環境省では、平成14年度から東アジア地域における国際協力によるモニタリング体制の構築及びPOPs条約の有効性評価に資するための継続的なデータ収集の円滑な実施を目的として、ワークショップを開催しています。
2. ワークショップの概要
(1)日時
平成30年1月22日(月)~1月24日(水)
(2)場所
パシフィコ横浜 会議センター(横浜市西区みなとみらい1-1-1)
(3)主催
環境省
(4)参加者
・アジア地域10か国(カンボジア、インドネシア、韓国、ラオス、マレーシア、モンゴル、シンガポール、タイ、ベトナム、日本)政府の実務担当者
・バーゼル・ロッテルダム・ストックホルム条約事務局、スウェーデン オレブロ大学、及び日本の専門家
(5)主な内容
本ワークショップは、島田幸司立命館大学経済学部教授と柴田康行国立環境研究所フェローを共同議長として、以下の内容について話し合われました。

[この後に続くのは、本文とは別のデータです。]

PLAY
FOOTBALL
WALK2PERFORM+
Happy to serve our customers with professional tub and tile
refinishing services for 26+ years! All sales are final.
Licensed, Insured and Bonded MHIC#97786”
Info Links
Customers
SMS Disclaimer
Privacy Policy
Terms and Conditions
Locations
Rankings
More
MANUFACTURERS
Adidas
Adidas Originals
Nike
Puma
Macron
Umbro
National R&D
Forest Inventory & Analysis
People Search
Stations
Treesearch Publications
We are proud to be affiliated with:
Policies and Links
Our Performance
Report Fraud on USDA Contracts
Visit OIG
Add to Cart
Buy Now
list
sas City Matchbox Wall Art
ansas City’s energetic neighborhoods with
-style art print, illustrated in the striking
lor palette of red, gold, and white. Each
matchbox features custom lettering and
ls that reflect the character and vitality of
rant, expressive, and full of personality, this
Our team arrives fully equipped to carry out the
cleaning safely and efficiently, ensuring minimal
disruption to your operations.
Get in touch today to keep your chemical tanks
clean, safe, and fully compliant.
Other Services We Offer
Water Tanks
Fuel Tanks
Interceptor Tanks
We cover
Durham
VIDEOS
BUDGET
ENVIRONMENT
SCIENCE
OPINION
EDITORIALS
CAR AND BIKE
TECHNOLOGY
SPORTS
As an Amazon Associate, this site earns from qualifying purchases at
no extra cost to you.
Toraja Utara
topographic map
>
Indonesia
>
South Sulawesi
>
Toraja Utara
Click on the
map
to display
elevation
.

① 国連環境計画/地球環境ファシリティ(UNEP/GEF)プロジェクトとの連携について
GEF資金を用いてPOPsモニタリングを支援するUNEP/GEFプロジェクト(リード国:ベトナム)が平成28年から開始されたことから、関係国の取組状況について情報交換するとともに、今後の東アジアPOPsモニタリングプロジェクトとの連携のあり方などについて意見交換が行われました。
② POPs条約の有効性評価の進捗状況について
第8回POPs条約締約国会議(平成29年4-5月)へ、本プロジェクトで実施したモニタリング結果を盛り込んだ第2回グローバルモニタリング報告書が提出され、有効性評価の結論及び勧告が合意されたこと、及び今後の有効性評価を支援する次期グローバルモニタリング計画の動向などについて情報共有がなされました。
③ インフォメーションウエアハウスプロジェクトについて
POPsモニタリングデータを集約し活用するために構築しているインフォメーションウエアハウスプロジェクトの現状などについて、バーゼル・ロッテルダム・ストックホルム条約事務局及び韓国からそれぞれ情報共有がなされ、今後のあり方などについて意見交換がなされました。

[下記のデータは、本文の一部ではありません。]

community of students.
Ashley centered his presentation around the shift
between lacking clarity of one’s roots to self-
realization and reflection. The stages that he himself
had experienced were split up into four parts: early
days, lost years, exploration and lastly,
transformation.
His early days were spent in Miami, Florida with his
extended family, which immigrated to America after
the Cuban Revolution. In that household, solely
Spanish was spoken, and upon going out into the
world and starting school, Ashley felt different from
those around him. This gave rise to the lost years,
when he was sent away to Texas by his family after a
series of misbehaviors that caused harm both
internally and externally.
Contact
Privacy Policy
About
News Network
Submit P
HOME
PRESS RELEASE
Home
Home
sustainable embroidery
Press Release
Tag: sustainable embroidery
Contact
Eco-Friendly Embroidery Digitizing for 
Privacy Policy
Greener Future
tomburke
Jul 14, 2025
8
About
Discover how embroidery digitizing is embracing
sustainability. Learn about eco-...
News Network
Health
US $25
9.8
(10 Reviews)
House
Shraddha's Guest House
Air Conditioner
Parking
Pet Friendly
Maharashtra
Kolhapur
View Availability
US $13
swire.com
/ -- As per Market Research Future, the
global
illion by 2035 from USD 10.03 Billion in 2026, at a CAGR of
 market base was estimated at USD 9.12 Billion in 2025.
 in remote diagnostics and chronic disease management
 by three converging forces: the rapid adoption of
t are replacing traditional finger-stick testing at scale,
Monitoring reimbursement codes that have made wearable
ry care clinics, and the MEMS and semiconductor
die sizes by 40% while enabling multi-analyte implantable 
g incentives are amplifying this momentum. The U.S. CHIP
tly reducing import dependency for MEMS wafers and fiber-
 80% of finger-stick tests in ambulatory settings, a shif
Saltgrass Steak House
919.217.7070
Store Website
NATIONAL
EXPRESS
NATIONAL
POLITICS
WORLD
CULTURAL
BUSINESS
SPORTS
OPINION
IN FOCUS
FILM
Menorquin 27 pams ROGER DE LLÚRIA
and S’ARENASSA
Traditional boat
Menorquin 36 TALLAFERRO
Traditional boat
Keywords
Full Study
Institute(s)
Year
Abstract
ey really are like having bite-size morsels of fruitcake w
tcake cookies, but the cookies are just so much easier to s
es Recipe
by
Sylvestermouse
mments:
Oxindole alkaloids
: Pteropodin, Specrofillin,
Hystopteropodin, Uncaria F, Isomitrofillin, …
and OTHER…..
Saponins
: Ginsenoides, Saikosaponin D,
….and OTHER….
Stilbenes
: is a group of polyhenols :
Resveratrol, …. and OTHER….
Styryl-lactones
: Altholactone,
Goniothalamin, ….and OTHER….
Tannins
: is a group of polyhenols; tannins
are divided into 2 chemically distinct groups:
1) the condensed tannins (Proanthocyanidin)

④ 東アジアPOPsモニタリングの結果と今後のモニタリング計画について
特定の汚染源の影響を受けない地点として指定された重点調査地域(辺戸岬(沖縄県)及び済州島(韓国))並びにカンボジア及びマレーシアにおけるモニタリング結果が報告され、POPs条約の第3回有効性評価に提供するデータとして承認されました。

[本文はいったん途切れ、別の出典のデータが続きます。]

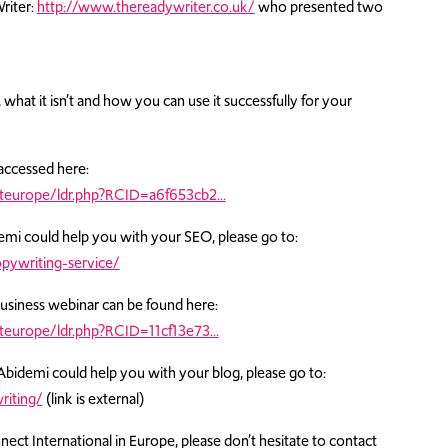
riter:
http://www.thereadywriter.co.uk/
who presented two
 what it isn’t and how you can use it successfully for your
accessed here:
teurope/ldr.php?RCID=a6f653cb2…
emi could help you with your SEO, please go to:
pywriting-service/
Business webinar can be found here:
europe/ldr.php?RCID=11cf13e73…
Abidemi could help you with your blog, please go to:
riting/
(link is external)
ct International in Europe, please don’t hesitate to contact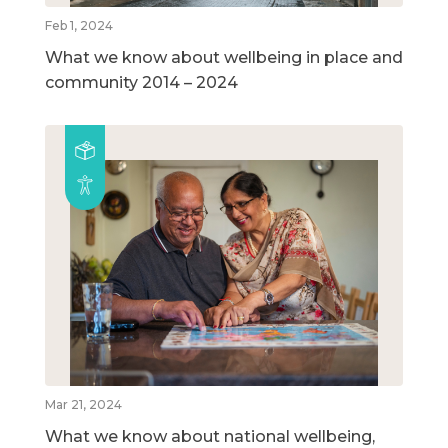
Feb 1, 2024
What we know about wellbeing in place and
community 2014 – 2024
Mar 21, 2024
What we know about national wellbeing,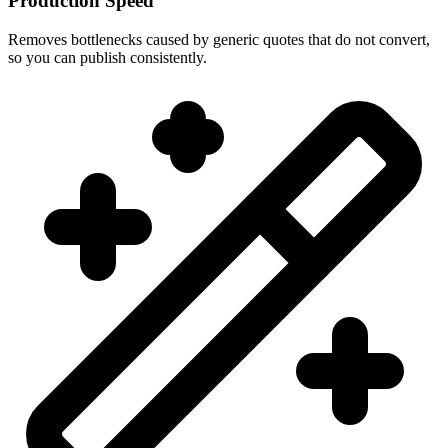
Production Speed
Removes bottlenecks caused by generic quotes that do not convert,
so you can publish consistently.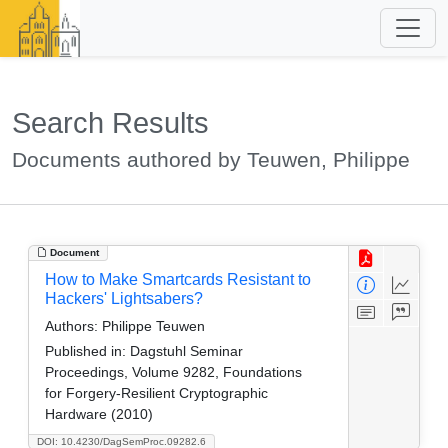
Search Results
Documents authored by Teuwen, Philippe
Document
How to Make Smartcards Resistant to
Hackers' Lightsabers?
Authors:
Philippe Teuwen
Published in:
Dagstuhl Seminar
Proceedings, Volume 9282, Foundations
for Forgery-Resilient Cryptographic
Hardware (2010)
DOI: 10.4230/DagSemProc.09282.6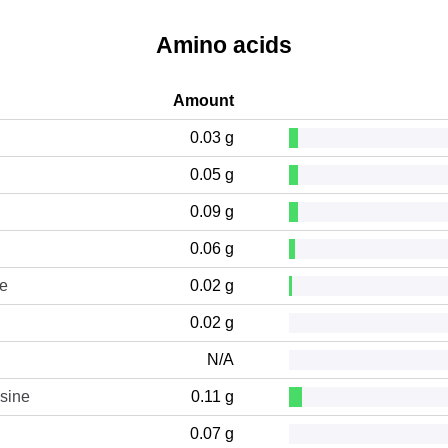
Amino acids
Amount
0.03 g
0.05 g
0.09 g
0.06 g
ne
0.02 g
0.02 g
N/A
sine
0.11 g
0.07 g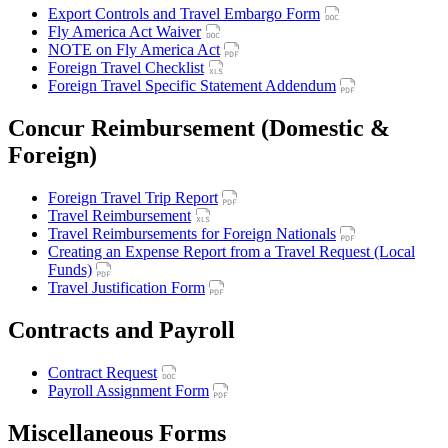
Export Controls and Travel Embargo Form
Fly America Act Waiver
NOTE on Fly America Act
Foreign Travel Checklist
Foreign Travel Specific Statement Addendum
Concur Reimbursement (Domestic &
Foreign)
Foreign Travel Trip Report
Travel Reimbursement
Travel Reimbursements for Foreign Nationals
Creating an Expense Report from a Travel Request (Local
Funds)
Travel Justification Form
Contracts and Payroll
Contract Request
Payroll Assignment Form
Miscellaneous Forms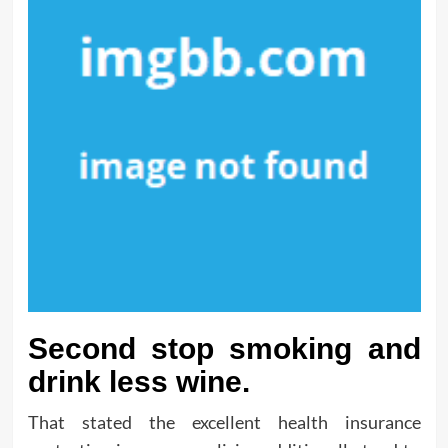
Second stop smoking and
drink less wine.
That stated the excellent health insurance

平成30年度以降の当面の東アジアPOPsモニタリング計画については、日本がサンプリングと分析を支援する協力モニタリングについて、フィリピン、インドネシア及びモンゴルで実施するための調整を進めることとなりました。また、重点調査地域でのモニタリングについては、引き続き日本(辺戸岬)及び韓国(済州島)において行うことが了承されました。
⑤ 将来的な東アジアPOPsモニタリングプロジェクトの枠組について
東アジア地域でのPOPsモニタリングを持続可能な形で継続させていくために、日本及び韓国に続く中核的な役割を担う研究機関をいくつか定め、独立して試料採取から分析まで実施できる体制を整えていくことや、そのための支援について議論が行われました。将来的には、日本及び韓国と並んで、新たに中核となる研究機関がその他のメンバー国への技術支援を行うことで、東アジア地域全体のPOPsモニタリング能力が効率的に向上していくことが期待されます。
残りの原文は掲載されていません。